Aim of the task: Copy out all of the lines below exactly; the pictures do not belong in the copy.
:::::
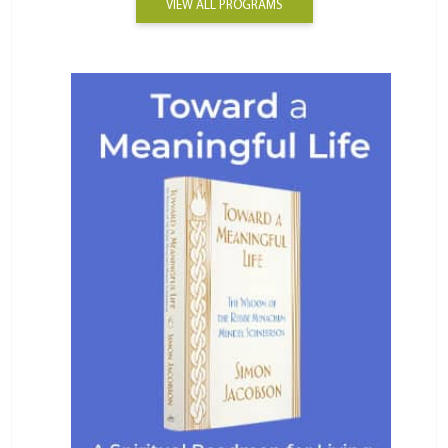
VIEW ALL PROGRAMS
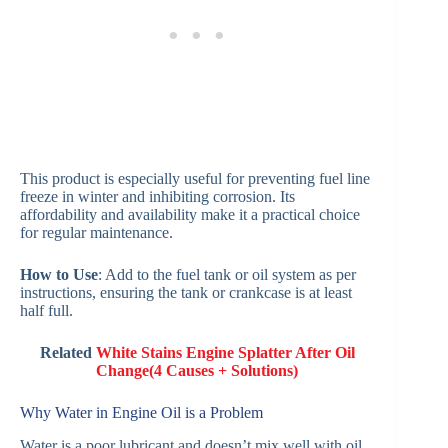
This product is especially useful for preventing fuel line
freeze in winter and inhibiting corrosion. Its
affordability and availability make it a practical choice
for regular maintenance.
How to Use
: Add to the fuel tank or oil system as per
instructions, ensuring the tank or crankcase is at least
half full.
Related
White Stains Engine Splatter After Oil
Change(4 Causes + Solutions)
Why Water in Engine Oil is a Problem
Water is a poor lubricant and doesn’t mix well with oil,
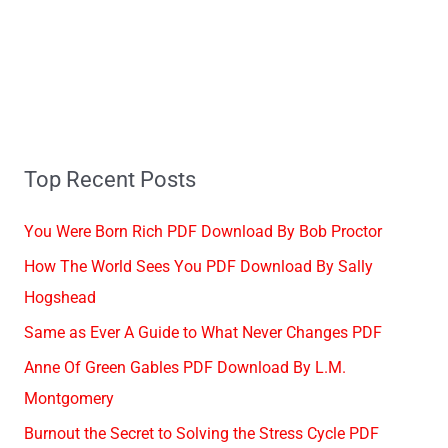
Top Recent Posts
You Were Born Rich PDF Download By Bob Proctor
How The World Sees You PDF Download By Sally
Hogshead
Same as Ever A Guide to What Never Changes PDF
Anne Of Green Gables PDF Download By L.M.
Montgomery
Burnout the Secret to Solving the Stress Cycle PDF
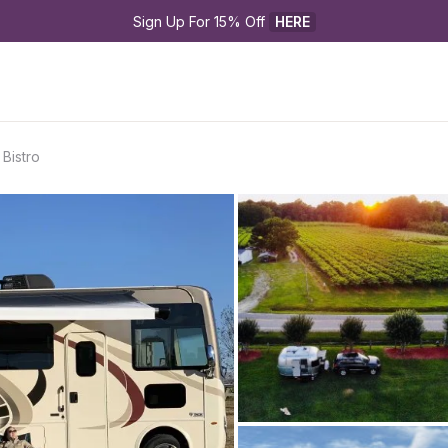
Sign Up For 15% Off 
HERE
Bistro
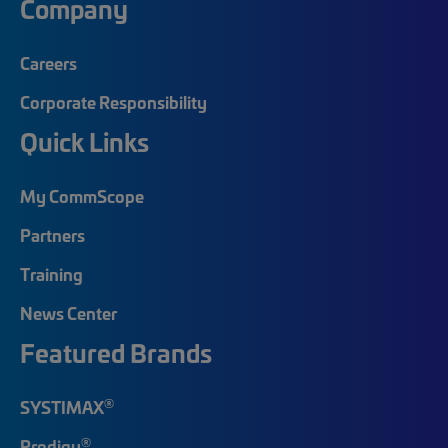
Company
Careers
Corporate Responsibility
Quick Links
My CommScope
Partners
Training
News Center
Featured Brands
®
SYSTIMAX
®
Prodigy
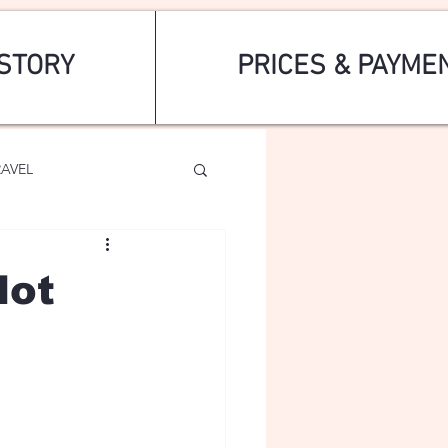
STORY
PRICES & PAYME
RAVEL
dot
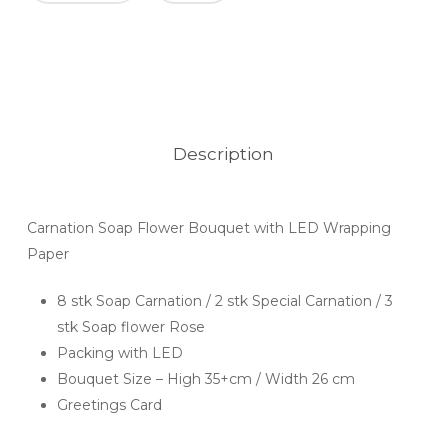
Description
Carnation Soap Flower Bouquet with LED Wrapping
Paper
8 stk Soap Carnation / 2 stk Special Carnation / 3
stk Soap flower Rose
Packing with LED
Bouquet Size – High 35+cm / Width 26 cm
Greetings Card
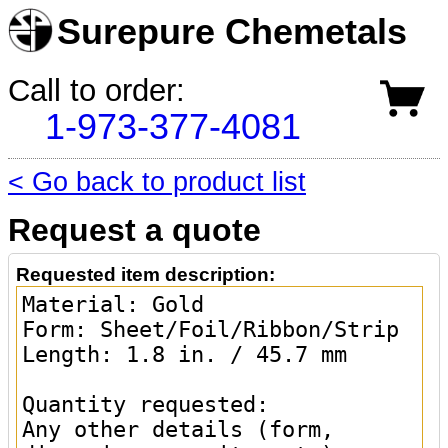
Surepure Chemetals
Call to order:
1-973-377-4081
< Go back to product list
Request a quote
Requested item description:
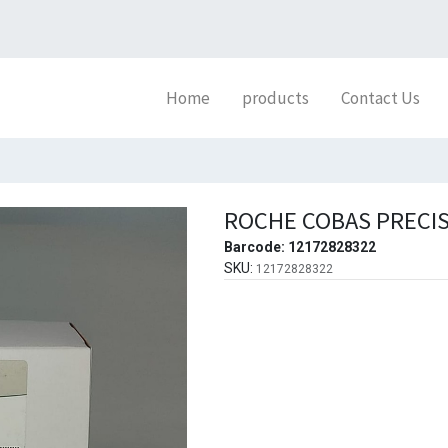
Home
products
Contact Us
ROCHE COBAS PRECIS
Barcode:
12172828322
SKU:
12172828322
:::::
Finished task:
VIEW ALL PROGRAMS
This product is especially useful for preventing fuel line
freeze in winter and inhibiting corrosion. Its
affordability and availability make it a practical choice
for regular maintenance.
How to Use
: Add to the fuel tank or oil system as per
instructions, ensuring the tank or crankcase is at least
half full.
Related
White Stains Engine Splatter After Oil
Change(4 Causes + Solutions)
Why Water in Engine Oil is a Problem
Water is a poor lubricant and doesn’t mix well with oil,
Top Recent Posts
You Were Born Rich PDF Download By Bob Proctor
How The World Sees You PDF Download By Sally
Hogshead
Same as Ever A Guide to What Never Changes PDF
Anne Of Green Gables PDF Download By L.M.
Montgomery
Burnout the Secret to Solving the Stress Cycle PDF
Sign Up For 15% Off 
HERE
Bistro
Company
Careers
Corporate Responsibility
Quick Links
My CommScope
Partners
Training
News Center
Featured Brands
®
SYSTIMAX
®
Prodigy
STORY
PRICES & PAYME
RAVEL
dot
Description
Carnation Soap Flower Bouquet with LED Wrapping
Paper
8 stk Soap Carnation / 2 stk Special Carnation / 3
stk Soap flower Rose
Packing with LED
Bouquet Size – High 35+cm / Width 26 cm
Greetings Card
Surepure Chemetals
Call to order:
1-973-377-4081
< Go back to product list
Request a quote
Requested item description:
Home
products
Contact Us
ROCHE COBAS PRECIS
Barcode:
12172828322
SKU:
12172828322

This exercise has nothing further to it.